Boiron et Rocal ont déposé un recours complet devant le Conseil d'État©Boursier.com

Boursier.com, publié le lundi 09 décembre 2019 à 15h25

Boiron et Rocal ont déposé devant le Conseil d'État le recours complet contre la décision du gouvernement de mettre fin à la prise en charge par l'assurance maladie des médicaments homéopathiques. Le dépôt fait suite à la requête sommaire présentée en octobre. "Les laboratoires restent, plus que jamais, déterminés à faire reconnaître le bien-fondé de la pratique homéopathique. En effet, l'homéopathie est prescrite quotidiennement par un médecin généraliste sur trois, de nombreux médecins spécialistes et sages-femmes, tant en cabinet qu'en milieu hospitalier", indiquent Valérie Poinsot, directrice générale de Boiron, et Stéphane Lehning, directeur général de Rocal. Par ailleurs, "82% des Français considèrent que médecine conventionnelle et homéopathie sont complémentaires".

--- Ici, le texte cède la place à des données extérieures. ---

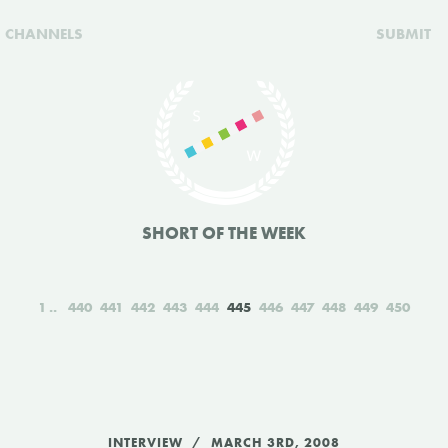
CHANNELS
SUBMIT
SHORT OF THE WEEK
1
440
441
442
443
444
445
446
447
448
449
450
INTERVIEW
MARCH 3RD, 2008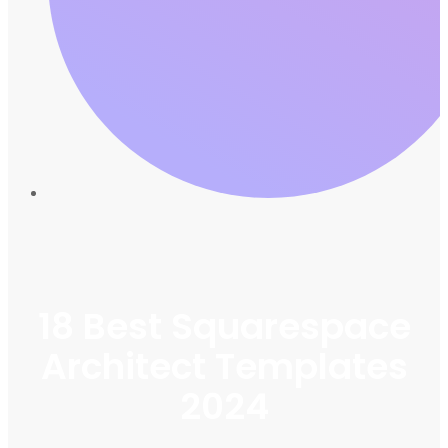
18 Best Squarespace
Architect Templates
2024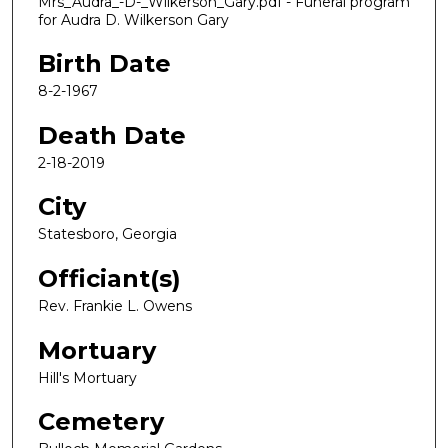
Mrs_Audra_-D-_Wilkerson_Gary.pdf - Funeral program
for Audra D. Wilkerson Gary
Birth Date
8-2-1967
Death Date
2-18-2019
City
Statesboro, Georgia
Officiant(s)
Rev. Frankie L. Owens
Mortuary
Hill's Mortuary
Cemetery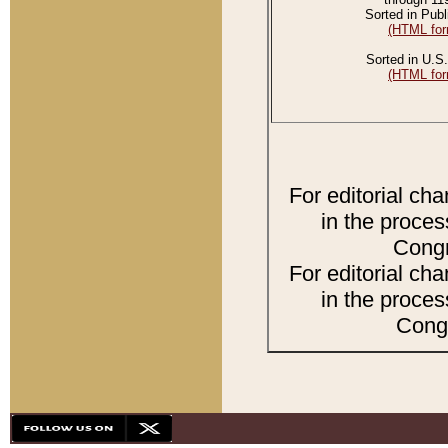
Sorted in Publ
(HTML for
Sorted in U.S.
(HTML for
For editorial ch
in the proces
Congr
For editorial ch
in the proces
Congr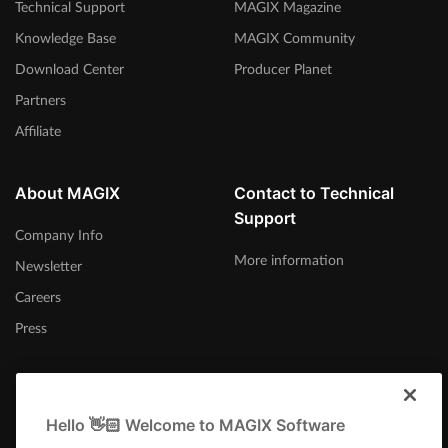
Technical Support
MAGIX Magazine
Knowledge Base
MAGIX Community
Download Center
Producer Planet
Partners
Affiliate
About MAGIX
Contact to Technical
Support
Company Info
More information
Newsletter
Careers
Press
Hello 👋🏻 Welcome to MAGIX Software
Canada (English)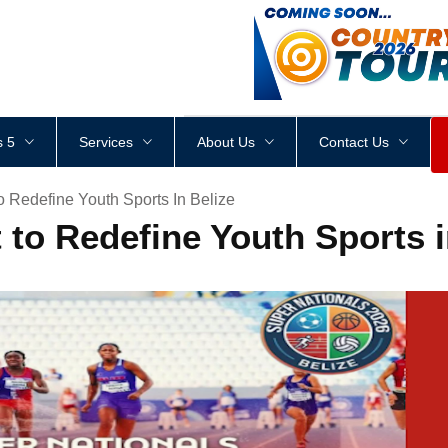
<
div
style
=
"
height
:
1
px
;
 5
Services
About Us
Contact Us
o Redefine Youth Sports In Belize
 to Redefine Youth Sports 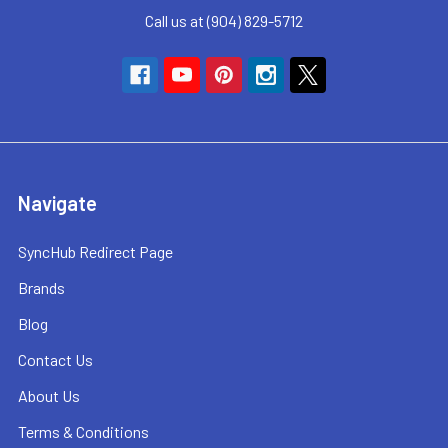
Call us at (904) 829-5712
Navigate
SyncHub Redirect Page
Brands
Blog
Contact Us
About Us
Terms & Conditions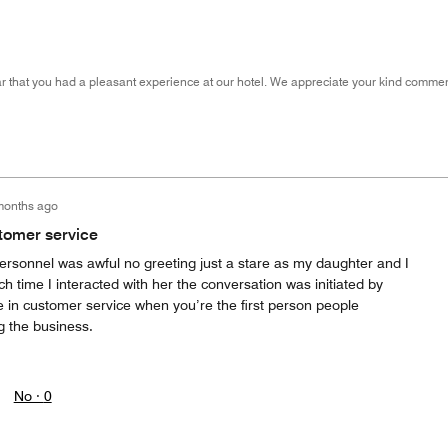
 that you had a pleasant experience at our hotel. We appreciate your kind comment
months ago
tomer service
personnel was awful no greeting just a stare as my daughter and I
ch time I interacted with her the conversation was initiated by
e in customer service when you’re the first person people
 the business.
No ·
0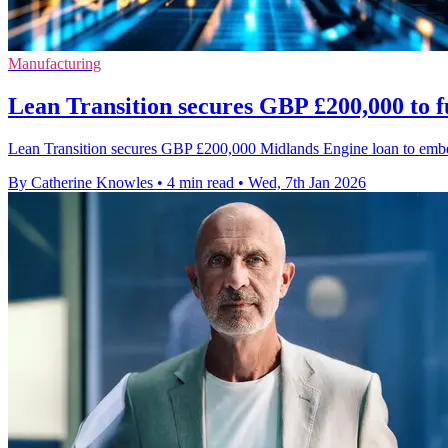
Manufacturing
Lean Transition secures GBP £200,000 to f
Lean Transition secures GBP £200,000 Midlands Engine loan to embed
By Catherine Knowles
•
4 min read
•
Wed, 7th Jan 2026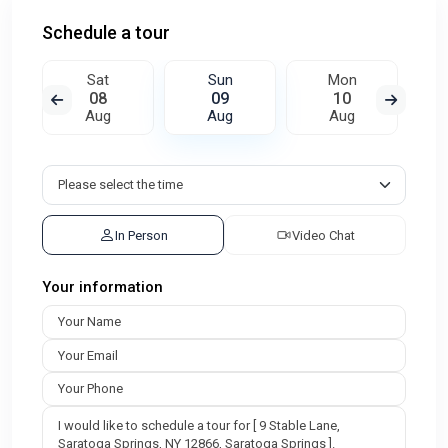
Schedule a tour
Sat
Sun
Mon
08
09
10
Aug
Aug
Aug
In Person
Video Chat
Your information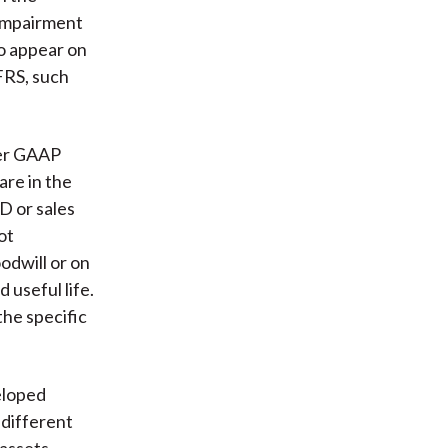
 impairment
to appear on
FRS, such
der GAAP
are in the
D or sales
ot
odwill or on
 useful life.
he specific
eloped
 different
 assets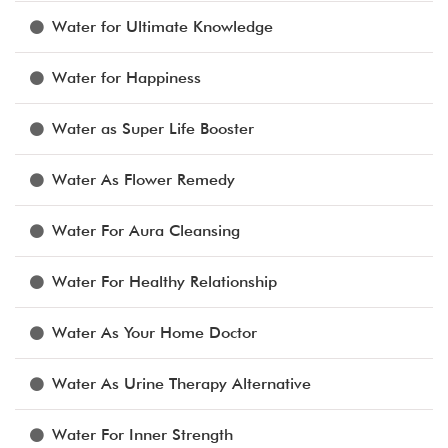
Water for Ultimate Knowledge
Water for Happiness
Water as Super Life Booster
Water As Flower Remedy
Water For Aura Cleansing
Water For Healthy Relationship
Water As Your Home Doctor
Water As Urine Therapy Alternative
Water For Inner Strength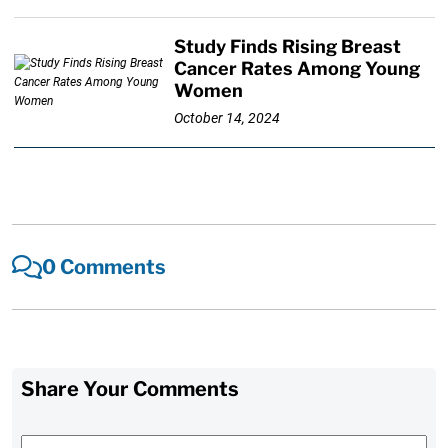
Study Finds Rising Breast
Cancer Rates Among Young
Women
October 14, 2024
0 Comments
Share Your Comments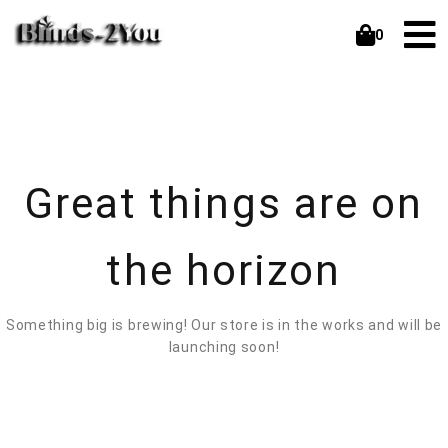
0
Great things are on
the horizon
Something big is brewing! Our store is in the works and will be
launching soon!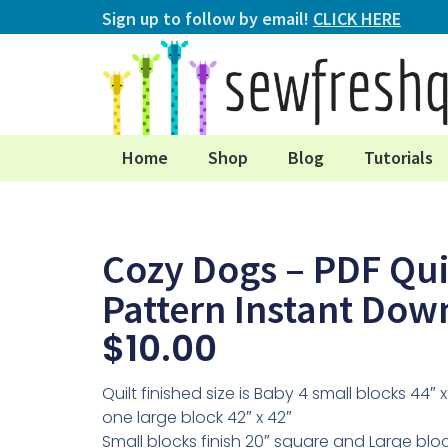
Sign up to follow by email!
CLICK HERE
Home
Shop
Blog
Tutorials
Cozy Dogs – PDF Qui
Pattern Instant Dow
$
10.00
Quilt finished size is Baby 4 small blocks 44″ 
one large block 42″ x 42″
Small blocks finish 20″ square and Large bloc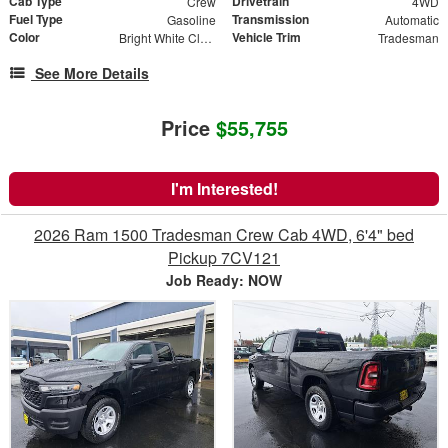
Cab Type
Drivetrain
Crew
4WD
Fuel Type
Transmission
Gasoline
Automatic
Color
Vehicle Trim
Bright White Clearcoat
Tradesman
See More Details
Price
$55,755
I'm Interested!
2026 Ram 1500 Tradesman Crew Cab 4WD, 6'4" bed
Pickup 7CV121
Job Ready: NOW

Une des plus importantes études pharmaco-épidémiologiques, menée en France sur plus de 8.000 personnes, a conclu que, à niveau de sévérité égal et tout en étant au moins aussi bien soulagés, les patients pris en charge par des médecins généralistes homéopathes avaient deux fois moins recours aux antibiotiques dans les infections des voies aériennes supérieures, deux fois moins recours aux anti-inflammatoires dans les douleurs musculo-squelettiques et trois fois moins recours aux psychotropes dans l'anxiété, les troubles du sommeil et les dépressions, précisent les deux groupes. "Ceci illustre tout l'intérêt de l'homéopathie pour la santé publique. D'un point de vue économique, le remboursement des médicaments homéopathiques, qui ne représentent que 0,29% des remboursements de médicaments, est synonyme d'économies pour la Sécurité sociale compte tenu de la moindre consommation d'autres médicaments plus chers. Plus encore, le maintien du remboursement à 15% se solderait par un coût nul pour les finances publiques du fait de la franchise médicale. Ce taux de prise en charge éviterait une dégradation du pouvoir d'achat des Français grâce au maintien d'une TVA à 2,1%, d'un prix régulé et d'une prise en charge des assurances complémentaires", ajoutent Boiron et Rocal, qui se disent "déterminés à défendre la liberté de choix des Français et rappellent que les médicaments homéopathiques restent à ce jour pris en charge par l'assurance maladie".